I haven't tried Haskell apart from the very basic stuff, but if you have tried
your hand at it for too long, and aren't able to make any headway, then you
might as well invest time in learning OCaml/F# or Erlang or Idris or Rust or
Elm instead. I hear Rust and Elm are pretty good too.

OCaml doesn't do mutli-core, I think [0], whilst Haskell has great support
parallelism, concurrency [1]. Erlang, of course, is absolutely amazing at that
too.

I primarily learn languages to expand my understanding of various programming
constructs. It feels liberating to know that things are much easier in certain
languages due to presence of certain constructs absent in other languages. For
instance, OCaml is insanely good for compiler design and/or static analysis
primarily due to 'variants' and the type system; Go (channels)/Erlang (actor-
based programming, hot-plug code)/JVM-based languages (Clojure/Scala et al
running on vastly optimized vm) for building massively concurrent systems;
Ruby for being expressive, powerful, and simply awesome; JavaScript for...
well... getting a taste of event-driven programming.

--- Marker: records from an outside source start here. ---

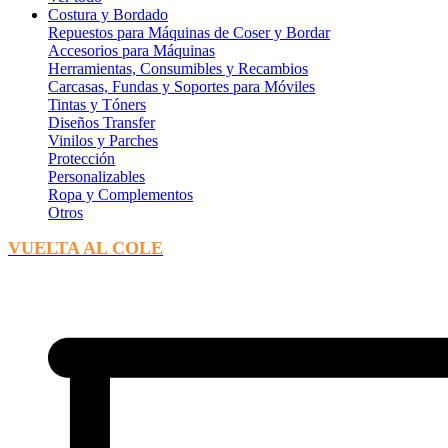
Costura y Bordado
Repuestos para Máquinas de Coser y Bordar
Accesorios para Máquinas
Herramientas, Consumibles y Recambios
Carcasas, Fundas y Soportes para Móviles
Tintas y Tóners
Diseños Transfer
Vinilos y Parches
Protección
Personalizables
Ropa y Complementos
Otros
VUELTA AL COLE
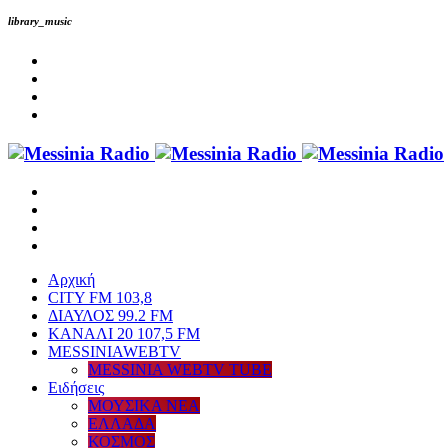
library_music
Αρχική
CITY FM 103,8
ΔΙΑΥΛΟΣ 99.2 FM
ΚΑΝΑΛΙ 20 107,5 FM
MESSINIAWEBTV
MESSINIA WEBTV TUBE
Eιδήσεις
ΜΟΥΣΙΚΑ ΝΕΑ
ΕΛΛΑΔΑ
ΚΟΣΜΟΣ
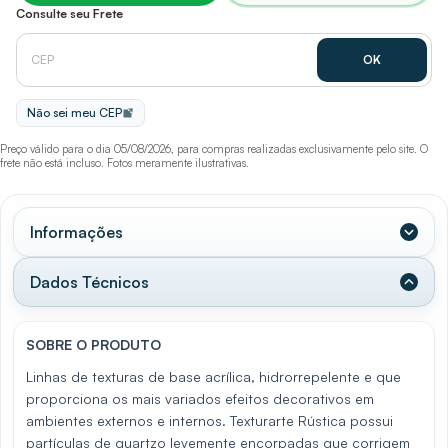
Consulte seu Frete
Não sei meu CEP
Preço válido para o dia 05/08/2026, para compras realizadas exclusivamente pelo site. O
frete não está incluso. Fotos meramente ilustrativas.
Informações
Dados Técnicos
SOBRE O PRODUTO
Linhas de texturas de base acrílica, hidrorrepelente e que
proporciona os mais variados efeitos decorativos em
ambientes externos e internos. Texturarte Rústica possui
partículas de quartzo levemente encorpadas que corrigem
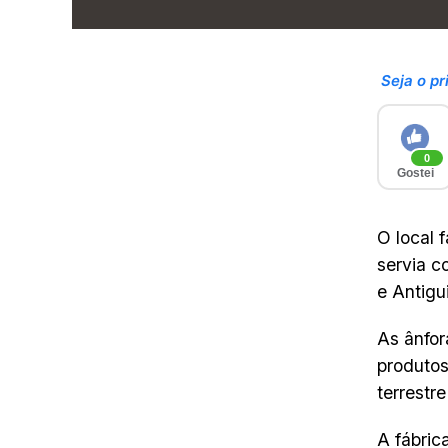
Seja o pr
0
Gostei
O local 
servia 
e Antigu
As ânfor
produtos
terrestr
A fábric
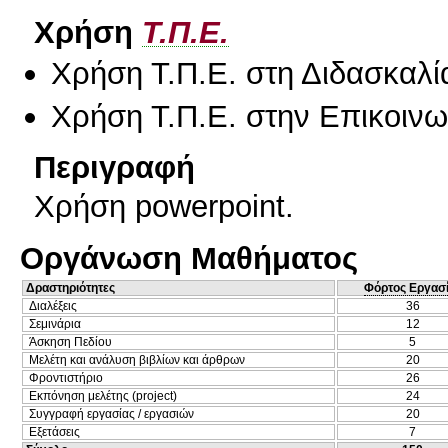
Χρήση
Τ.Π.Ε.
Χρήση Τ.Π.Ε. στη Διδασκαλί
Χρήση Τ.Π.Ε. στην Επικοινων
Περιγραφή
Χρήση powerpoint.
Οργάνωση Μαθήματος
Δραστηριότητες
Φόρτος Εργασ
Διαλέξεις
36
Σεμινάρια
12
Άσκηση Πεδίου
5
Μελέτη και ανάλυση βιβλίων και άρθρων
20
Φροντιστήριο
26
Εκπόνηση μελέτης (project)
24
Συγγραφή εργασίας / εργασιών
20
Εξετάσεις
7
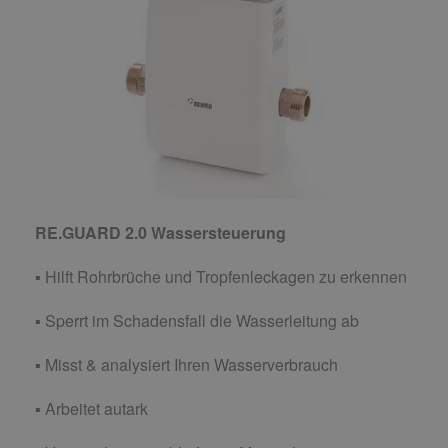
RE.GUARD 2.0 Wassersteuerung
▪ Hilft Rohrbrüche und Tropfenleckagen zu erkennen
▪ Sperrt im Schadensfall die Wasserleitung ab
▪ Misst & analysiert Ihren Wasserverbrauch
▪ Arbeitet autark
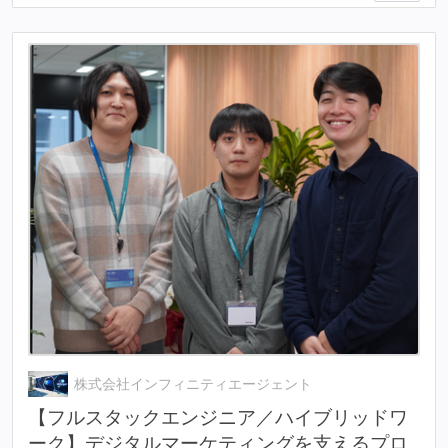
株式会社インフィニティエージェント
【フルスタックエンジニア／ハイブリッドワ
ーク】デジタルマーケティングを支えるプロ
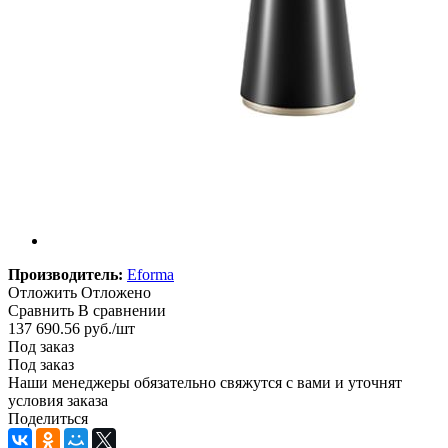
Производитель:
Eforma
Отложить
Отложено
Сравнить
В сравнении
137 690.56
руб.
/шт
Под заказ
Под заказ
Наши менеджеры обязательно свяжутся с вами и уточнят
условия заказа
Поделиться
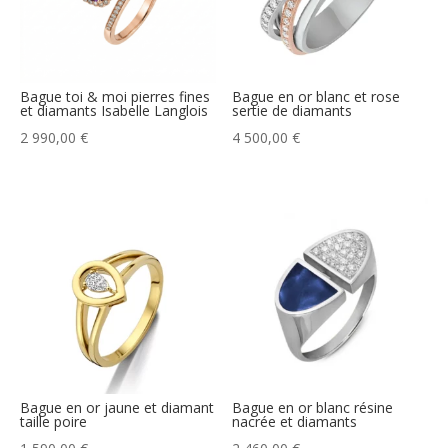
Bague toi & moi pierres fines
Bague en or blanc et rose
et diamants Isabelle Langlois
sertie de diamants
2 990,00
€
4 500,00
€
Bague en or jaune et diamant
Bague en or blanc résine
taille poire
nacrée et diamants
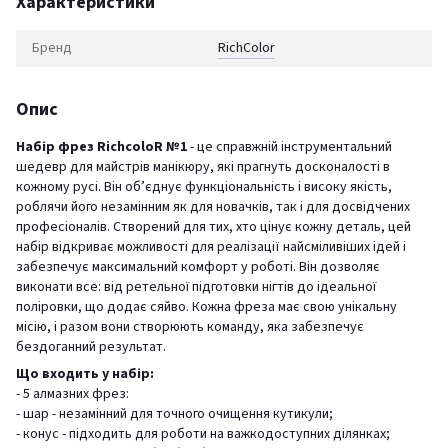
Характеристики
Бренд
RichСolor
Опис
Набір фрез RichcoloR №1
- це справжній інструментальний
шедевр для майстрів манікюру, які прагнуть досконалості в
кожному русі. Він об’єднує функціональність і високу якість,
роблячи його незамінним як для новачків, так і для досвідчених
професіоналів. Створений для тих, хто цінує кожну деталь, цей
набір відкриває можливості для реалізації найсміливіших ідей і
забезпечує максимальний комфорт у роботі. Він дозволяє
виконати все: від ретельної підготовки нігтів до ідеальної
поліровки, що додає сяйво. Кожна фреза має свою унікальну
місію, і разом вони створюють команду, яка забезпечує
бездоганний результат.
Що входить у набір:
- 5 алмазних фрез:
- шар - незамінний для точного очищення кутикули;
- конус - підходить для роботи на важкодоступних ділянках;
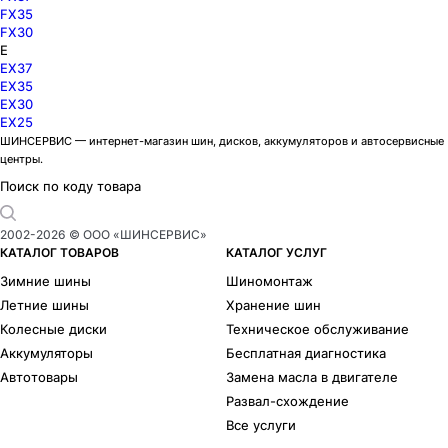
FX35
FX30
E
EX37
EX35
EX30
EX25
ШИНСЕРВИС — интернет-магазин шин, дисков, аккумуляторов и автосервисные
центры.
Поиск по коду товара
2002-
2026
© ООО «ШИНСЕРВИС»
КАТАЛОГ ТОВАРОВ
КАТАЛОГ УСЛУГ
Зимние шины
Шиномонтаж
Летние шины
Хранение шин
Колесные диски
Техническое обслуживание
Аккумуляторы
Бесплатная диагностика
Автотовары
Замена масла в двигателе
Развал-схождение
Все услуги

The challenges faced when using some of these languages are fascinating and at
some point, it all comes together, as you try searching for a language in
another language (like trying to mimic functional/reactive paradigms in Java 7
or below when faced with problems in handling "streaming data" for example).

In my personal experience, I have found strongly-typed languages to be easier
to master and adopt in production than dynamically-typed languages.

\----

[0]
[https://news.ycombinator.com/item?id=9582980](https://news.ycombinator.com/item?id=9582980)

[1]
[https://ghcmutterings.wordpress.com/2009/10/06/parallelism-c...](https://ghcmutterings.wordpress.com/2009/10/06/parallelism-
concurrency/)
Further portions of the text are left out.